# [Records to use]
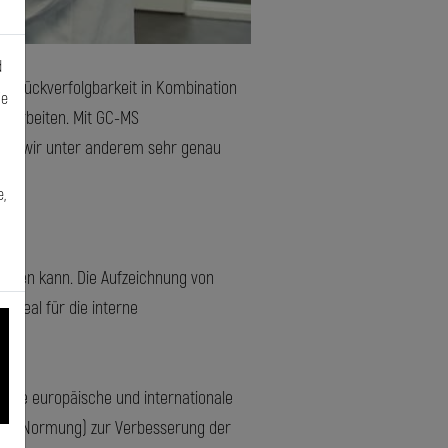
d
ige Rückverfolgbarkeit in Kombination
ie
kt arbeiten. Mit GC-MS
nen wir unter anderem sehr genau
,
erden kann. Die Aufzeichnung von
 ideal für die interne
, die europäische und internationale
 für Normung) zur Verbesserung der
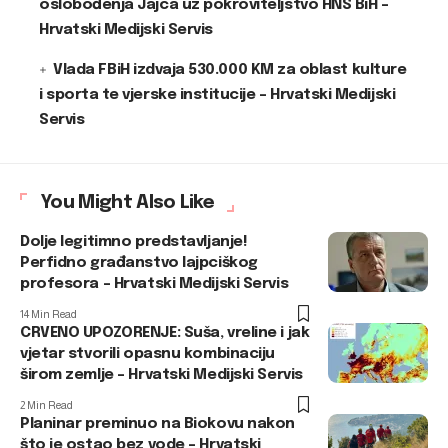
oslobođenja Jajca uz pokroviteljstvo HNS BiH –
Hrvatski Medijski Servis
Vlada FBiH izdvaja 530.000 KM za oblast kulture
i sporta te vjerske institucije – Hrvatski Medijski
Servis
You Might Also Like
Dolje legitimno predstavljanje!
Perfidno građanstvo lajpciškog
profesora – Hrvatski Medijski Servis
14 Min Read
CRVENO UPOZORENJE: Suša, vreline i jak
vjetar stvorili opasnu kombinaciju
širom zemlje – Hrvatski Medijski Servis
2 Min Read
Planinar preminuo na Biokovu nakon
što je ostao bez vode – Hrvatski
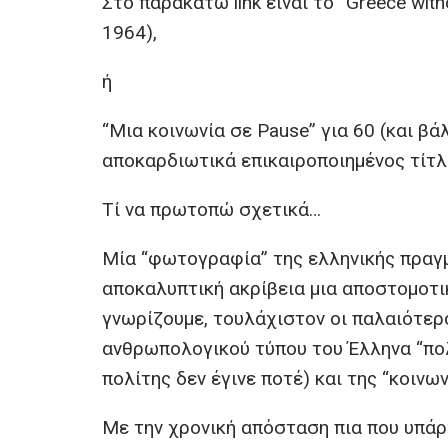
Στο παρακάτω link είναι το “Greece wi
b
er
s
n
1964),
o
A
g
ή
o
p
er
k
p
“Μια κοινωνία σε Pause” για 60 (και β
αποκαρδιωτικά επικαιροποιημένος τίτλ
Τί να πρωτοπώ σχετικά…
Μία “φωτογραφία” της ελληνικής πραγμ
αποκαλυπτική ακρίβεια μια αποστομοτι
γνωρίζουμε, τουλάχιστον οι παλαιότερ
ανθρωπολογικού τύπου του Έλληνα “πολ
πολίτης δεν έγινε ποτέ) και της “κοινων
Με την χρονική απόσταση πια που υπάρχ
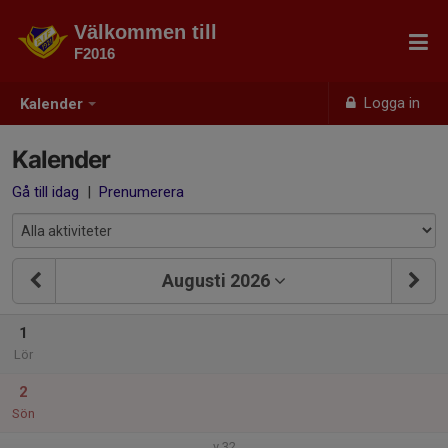
Välkommen till
F2016
Logga in
Kalender
Kalender
Gå till idag
|
Prenumerera
Augusti 2026
1
Lör
2
Sön
v.32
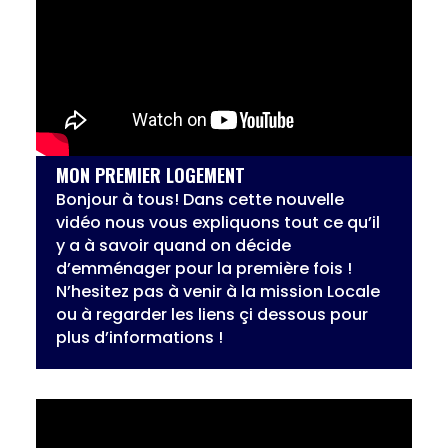
MON PREMIER LOGEMENT
Bonjour à tous! Dans cette nouvelle
vidéo nous vous expliquons tout ce qu’il
y a à savoir quand on décide
d’emménager pour la première fois !
N’hesitez pas à venir à la mission Locale
ou à regarder les liens çi dessous pour
plus d’informations !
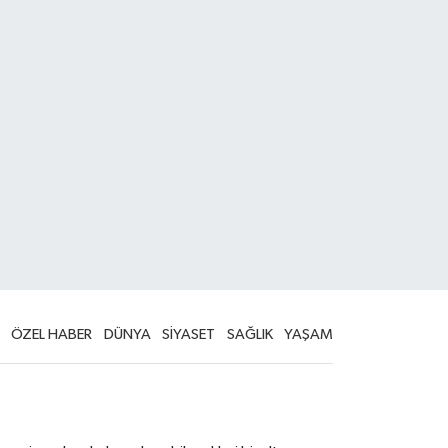
ÖZEL HABER
DÜNYA
SİYASET
SAĞLIK
YAŞAM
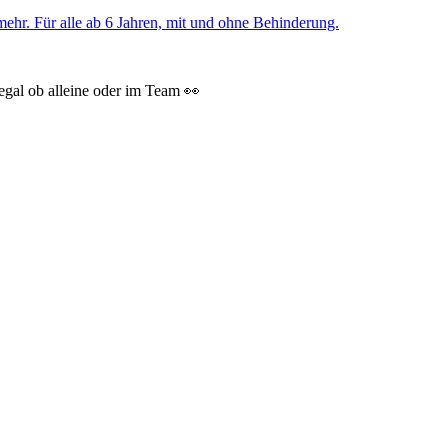
 egal ob alleine oder im Team 👀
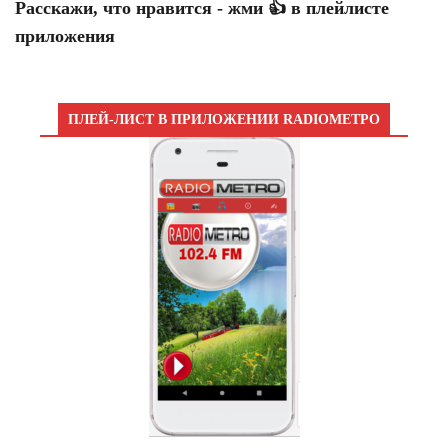
Расскажи, что нравится - жми 👍 в плейлисте
приложения
ПЛЕЙ-ЛИСТ В ПРИЛОЖЕНИИ RADIOМЕТРО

# [Your objective]
Give back the whole listing exactly; no pictures.

# [Response area]
d
ige Rückverfolgbarkeit in Kombination
ie
kt arbeiten. Mit GC-MS
nen wir unter anderem sehr genau
,
erden kann. Die Aufzeichnung von
 ideal für die interne
, die europäische und internationale
 für Normung) zur Verbesserung der
oslobođenja Jajca uz pokroviteljstvo HNS BiH –
Hrvatski Medijski Servis
Vlada FBiH izdvaja 530.000 KM za oblast kulture
i sporta te vjerske institucije – Hrvatski Medijski
Servis
You Might Also Like
Dolje legitimno predstavljanje!
Perfidno građanstvo lajpciškog
profesora – Hrvatski Medijski Servis
14 Min Read
CRVENO UPOZORENJE: Suša, vreline i jak
vjetar stvorili opasnu kombinaciju
širom zemlje – Hrvatski Medijski Servis
2 Min Read
Planinar preminuo na Biokovu nakon
što je ostao bez vode – Hrvatski
Στο παρακάτω link είναι το “Greece wi
b
er
s
n
1964),
o
A
g
ή
o
p
er
k
p
“Μια κοινωνία σε Pause” για 60 (και β
αποκαρδιωτικά επικαιροποιημένος τίτλ
Τί να πρωτοπώ σχετικά…
Μία “φωτογραφία” της ελληνικής πραγμ
αποκαλυπτική ακρίβεια μια αποστομοτι
γνωρίζουμε, τουλάχιστον οι παλαιότερ
ανθρωπολογικού τύπου του Έλληνα “πολ
πολίτης δεν έγινε ποτέ) και της “κοινων
Με την χρονική απόσταση πια που υπάρχ
Välkommen till
F2016
Logga in
Kalender
Kalender
Gå till idag
|
Prenumerera
Augusti 2026
1
Lör
2
Sön
v.32
MON PREMIER LOGEMENT
Bonjour à tous! Dans cette nouvelle
vidéo nous vous expliquons tout ce qu’il
y a à savoir quand on décide
d’emménager pour la première fois !
N’hesitez pas à venir à la mission Locale
ou à regarder les liens çi dessous pour
plus d’informations !
ÖZEL HABER
DÜNYA
SİYASET
SAĞLIK
YAŞAM
 egal ob alleine oder im Team 👀
Расскажи, что нравится - жми 👍 в плейлисте
приложения
ПЛЕЙ-ЛИСТ В ПРИЛОЖЕНИИ RADIOМЕТРО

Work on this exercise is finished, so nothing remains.